I'm on my second marriage of 18 years with 2 adult girls over 21 (first husband) and 4 with my current husband between 17 (daughter at home 8 weeks pregnant) and 3 others 1 other daughter 13 and 2 boys 15 and 11 ( both with ADHD).
We've had sexual (mostly a sexless marriage for the last 3 years on his part).
My husband (if that's what I can even call him) doesn't work as such he has a hobby (meteorologist) which earns little income so we have certain benefits and disability benefits (which is rather embarrassing to admit so please don't judge) and thankfully I control our income otherwise he'd buy things unnecessarily and has no real clue about the household income and expenditures.
No matter what I do, try or say nothing has improved the intimate side.
I have zero respect for him as he has always expected me and pushed me to make every decision ever made regarding everything.
Any spare cash he has is spend on tech stuff, turning our house into things a millionaire would invest in for lighting and electricals etc and spare time (which is a lot) playing on his Xbox like a child. He actually thinks the day finishes for him at 3 pm and will happily play for 6 hours leaving me to do everything else knowing I have some exhausting medical conditions. However because of him I have no option but to push myself to the point where I can no long stand.
He claims I am his everything, his world and he couldn't live without me and he loves me more that I could comprehend.
Tonight I have apparently destroyed him because the idiot wanted to spend money we don't have on a bloody fish tank. A huge one that we have no space for, bearing in mind our grand baby will be born in 6 months and we have absolutely zero space for one. So I said no and gave him the reasons..... This is just a tiny example of what I have to put up with every day!
We are currently decorating too and he is doing as little as he can get away with (he gets to share on how we decorate just in case you think I am having it all my way, I'm not).
He has again stormed downstairs to sleep on the couch in a sulk. Maybe I'll get my vibrating friend out like a few night ago. At least that gives me some relief :grin2:
So for the last year I have been daydreaming of divorce. To the point that I have said to him that it goes through my mind but it's not really what I want, I just want a husband again.
I sent him a text the other night as I can write better than verbally express my feelings.
It really pissed him off, he didn't get that because I was still trying to make things better it meant I want our marriage to work (I did say that too).
I am so unbelievably confused about my feelings.
He has no family, no friends (I swear he has no one).
I thought we'd turned a corner Friday night after we spend the evening with a family I've known since I was a toddler and I thought he was enjoying himself, so attentive that when we got home things might get romantic..... WRONG!
So obviously this is on my mind too.
I don't know what to do. He is an expert on appearances to the point that even I believe he isn't the man I feel ashamed of.
I feel so much shame. Hurt and confusion.
I am too afraid of telling him I want a divorce and at the same time I can't bring myself to tell him that it's something I want.
What if I'm wrong? 
What kind of damage will this do to my kids? I think a couple of the kids will never forgive me.
I've asked for counselling which he refuses. Light conversations, deep conversations.
He just will not talk to me.
Will I just have to accept that this is my life now?
I don't want to be alone and I don't want to go through the palaver of dating.
He keeps bringing up ex's too when we argue so I say if he's so jealous why isn't he taking care of me? I get no response.
Does it sound like we are done? That divorce really is possible?
I do love him but not enough to live like this. I feel like I'm going crazy!
I am so sorry for the novel, I have nowhere else to turn as I am so ashamed.


----------



## lifeistooshort (Mar 17, 2013)

So how long are you going to keep kissing his rear end while he throws tantrums like a 2 year old?
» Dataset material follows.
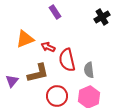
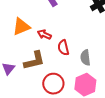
red semicircle: (67, 60) -> (63, 48), size x0.7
I imagine he can't live without mommy...i mean you. 

Woman to woman, how can you possibly get turned on and want to have sex with a tantrum throwing brat?

And how is it that your kids get to make adult decisions for you? What if they'd never forgive you if you refused to buy them drugs, or anything else they wanted? That's all it takes to allow them to make decisions for you?

Sounds like you're not ready to pull the plug and are looking for reasons to back that up. 

But you know what? The only chance you might have to save things is if you dump him. While you're still there kissing 2 year olds ass why would he change anything? All he has to do is throw a tantrum and you chase him.


----------



## SunCMars (Feb 29, 2016)

PM me your address. I will send you a hacksaw in your Birthday Cake. You can then saw a few window bars out....then break out of the prison that you are in. 

Don't forget a toothbrush, PJ's and a credit card. Go to a friends house. Be incognito until the divorce goes into effect.


----------



## SlowlyGoingCrazy (Jun 2, 2011)

I get it. When things are just bad for so long it's hard to just know when to give up and walk away. You still have that wonder if you can fix it and I know going back to dating seems exhausting and people tend to stay with the devil you know vs the one you don't. 

I can pretty much promise you that if you leave now, 1 year from now you will be so happy you did. 
If you don't, I can promise that 1 year from now you will still be exactly where you are now. 

Dating isn't nearly as bad as you think it's going to be. All your kids are older so it's easy to go out, you can dress up and feel nice and meet new people. 
But even alone is better then dealing with a man child. 

The kids will adjust. They may have a rough time at first but they'll fall into a routine and be ok. 

And from someone with a big fish tank, they aren't for the lazy. He'd have to do weekly water changes, cleaning, cycling the tank for a month before he even gets fish. It's a hobby he'd likely get bored of quick and then you're stuck with it.


----------



## Anthony Wellers (Jul 29, 2017)

SlowlyGoingCrazy said:


> And from someone with a big fish tank, they aren't for the lazy. He'd have to do weekly water changes, cleaning, cycling the tank for a month before he even gets fish. It's a hobby he'd likely get bored of quick and then you're stuck with it.


 @SlowlyGoingCrazy is absolutely right here. Maintaining a fish tank (I assume a tropical one) takes a lot of work. We used to have one.

I have my hobbies, but I try not to let them get in the way of other matters. There's a difference between having an interest to keep your mind occupied and having an obsession. This sounds very much like the latter.


----------



## SunCMars (Feb 29, 2016)

SlowlyGoingCrazy said:


> I get it. When things are just bad for so long it's hard to just know when to give up and walk away. You still have that wonder if you can fix it and I know going back to dating seems exhausting and people tend to stay with the devil you know vs the one you don't.
> 
> I can pretty much promise you that if you leave now, 1 year from now you will be so happy you did.
> If you don't, I can promise that 1 year from now you will still be exactly where you are now.
> ...


The world is a big fish tank. 

SGC gets her pick of nice specimens to swim in her tank. She changes them out on occasion. Out with the old. In with the the little Sucker, out with the biting Shark !!!

Her hooks have no barbs....like mine. She does no damage to her specimens. Catch...play with, admire and release. 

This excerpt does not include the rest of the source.